OBI-Bench: Can LMMs Aid in Study of Ancient Script on Oracle Bones?
Zijian Chen, Tingzhu Chen, Wenjun Zhang, Guangtao Zhai
TL;DR
OBI-Bench presents a targeted, multi-task benchmark to evaluate large multi-modal models on whole-process Oracle Bone Inscriptions, spanning recognition, rejoining, classification, retrieval, and deciphering with 5,523 images from diverse sources. By introducing the O2BR and OBI-rejoin datasets and task-oriented prompts (What, Yes-or-No, How, Where), the paper systematically probes LMMs’ visual perception and domain cognition, revealing strong performance in deciphering and coarse perception but substantial gaps in fine-grained localization and knowledge-specific tasks. The experiments cover 23 models (6 proprietary, 17 open-source) and show that while top-tier models approach human-level ability in some areas, open-source LMMs lag significantly and continued domain-specific tuning and preprocessing are needed.
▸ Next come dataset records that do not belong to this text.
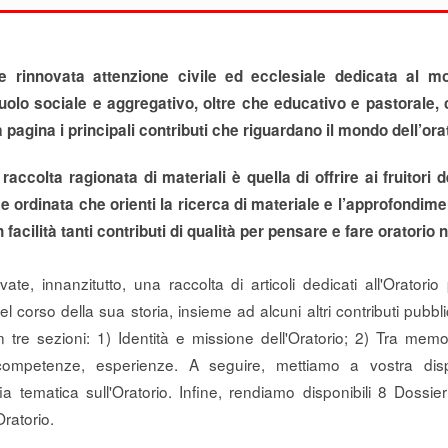
e rinnovata attenzione civile ed ecclesiale dedicata al mo
 ruolo sociale e aggregativo, oltre che educativo e pastorale,
 pagina i principali contributi che riguardano il mondo dell’ora
raccolta ragionata di materiali è quella di offrire ai fruitori d
e ordinata che orienti la ricerca di materiale e l’approfondim
acilità tanti contributi di qualità per pensare e fare oratorio n
ate, innanzitutto, una raccolta di articoli dedicati all'Oratorio
 corso della sua storia, insieme ad alcuni altri contributi pubblica
in tre sezioni: 1) Identità e missione dell'Oratorio; 2) Tra mem
i, competenze, esperienze. A seguire, mettiamo a vostra di
afia tematica sull'Oratorio. Infine, rendiamo disponibili 8 Dossie
Oratorio.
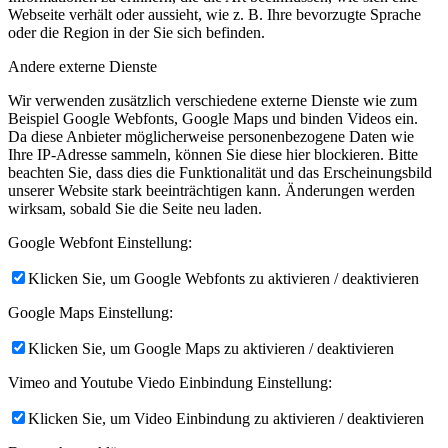
Webseite verhält oder aussieht, wie z. B. Ihre bevorzugte Sprache
oder die Region in der Sie sich befinden.
Andere externe Dienste
Wir verwenden zusätzlich verschiedene externe Dienste wie zum
Beispiel Google Webfonts, Google Maps und binden Videos ein.
Da diese Anbieter möglicherweise personenbezogene Daten wie
Ihre IP-Adresse sammeln, können Sie diese hier blockieren. Bitte
beachten Sie, dass dies die Funktionalität und das Erscheinungsbild
unserer Website stark beeinträchtigen kann. Änderungen werden
wirksam, sobald Sie die Seite neu laden.
Google Webfont Einstellung:
Klicken Sie, um Google Webfonts zu aktivieren / deaktivieren
Google Maps Einstellung:
Klicken Sie, um Google Maps zu aktivieren / deaktivieren
Vimeo and Youtube Viedo Einbindung Einstellung:
Klicken Sie, um Video Einbindung zu aktivieren / deaktivieren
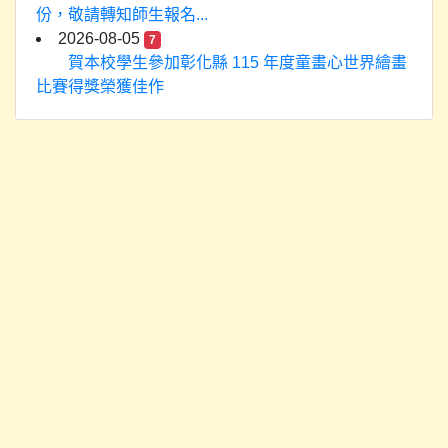
份，敬請轉知師生報名...
2026-08-05
7
賀本校學生參加彰化縣 115 年度童畫心世界繪畫
比賽得獎榮獲佳作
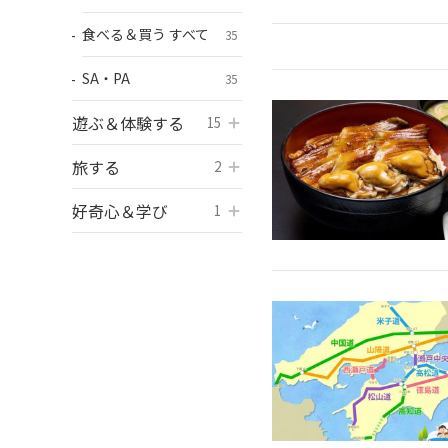
食べる＆買う すべて
35
SA・PA
35
遊ぶ＆体験する
開く
15
旅する
開く
2
好奇心＆学び
開く
1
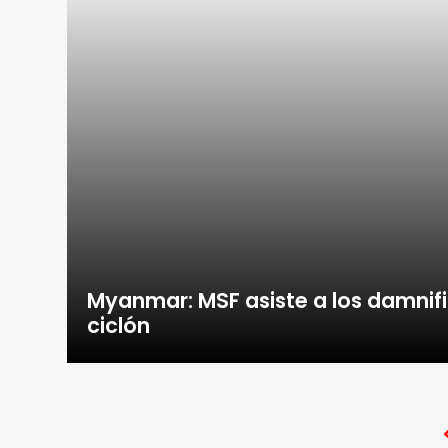
Myanmar: MSF asiste a los damnifi
ciclón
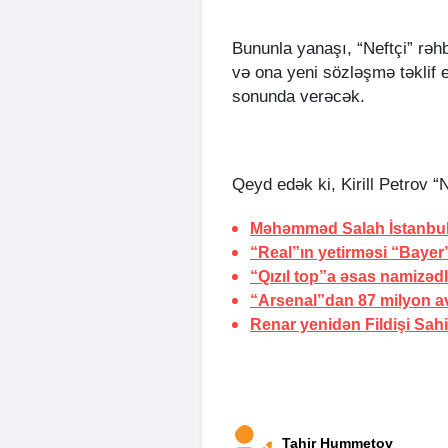
Bununla yanaşı, “Neftçi” rəh
və ona yeni sözləşmə təklif
sonunda verəcək.
Qeyd edək ki, Kirill Petrov “
Məhəmməd Salah
İstanbu
“Real”ın yetirməsi “Bayer
“Qızıl top”a əsas namizədl
“Arsenal”dan 87 milyon av
Renar yenidən Fildişi Sahil
Tahir Hummetov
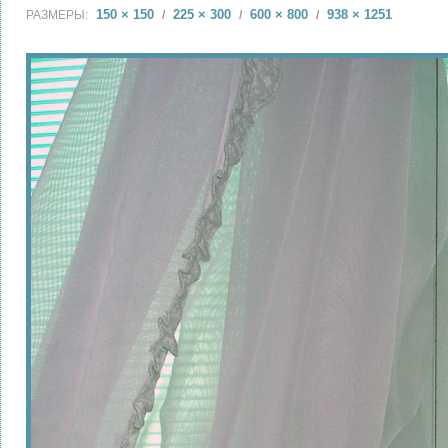
150 × 150
225 × 300
600 × 800
938 × 1251
РАЗМЕРЫ:
/
/
/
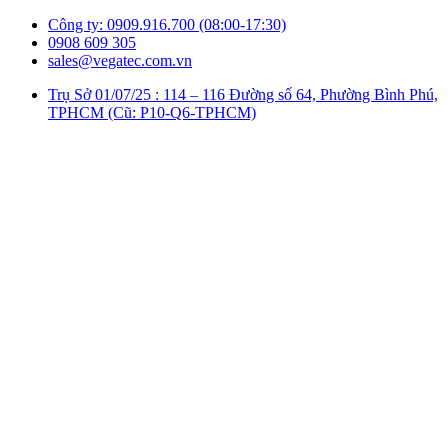
Công ty: 0909.916.700 (08:00-17:30)
0908 609 305
sales@vegatec.com.vn
Trụ Sở 01/07/25 : 114 – 116 Đường số 64, Phường Bình Phú,
TPHCM (Cũ: P10-Q6-TPHCM)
The work argues that LMMs can meaningfully aid ancient language research and outlines directions for robust, trustworthy, domain-adapted multi-modal systems for OBI study.
Abstract
We introduce OBI-Bench, a holistic benchmark crafted to systematically evaluate large multi-modal models (LMMs) on whole-process oracle bone inscriptions (OBI) processing tasks demanding expert-level domain knowledge and deliberate cognition. OBI-Bench includes 5,523 meticulously collected diverse-sourced images, covering five key domain problems: recognition, rejoining, classification, retrieval, and deciphering. These images span centuries of archaeological findings and years of research by front-line scholars, comprising multi-stage font appearances from excavation to synthesis, such as original oracle bone, inked rubbings, oracle bone fragments, cropped single characters, and handprinted characters. Unlike existing benchmarks, OBI-Bench focuses on advanced visual perception and reasoning with OBI-specific knowledge, challenging LMMs to perform tasks akin to those faced by experts. The evaluation of 6 proprietary LMMs as well as 17 open-source LMMs highlights the substantial challenges and demands posed by OBI-Bench. Even the latest versions of GPT-4o, Gemini 1.5 Pro, and Qwen-VL-Max are still far from public-level humans in some fine-grained perception tasks. However, they perform at a level comparable to untrained humans in deciphering tasks, indicating remarkable capabilities in offering new interpretative perspectives and generating creative guesses. We hope OBI-Bench can facilitate the community to develop domain-specific multi-modal foundation models towards ancient language research and delve deeper to discover and enhance these untapped potentials of LMMs.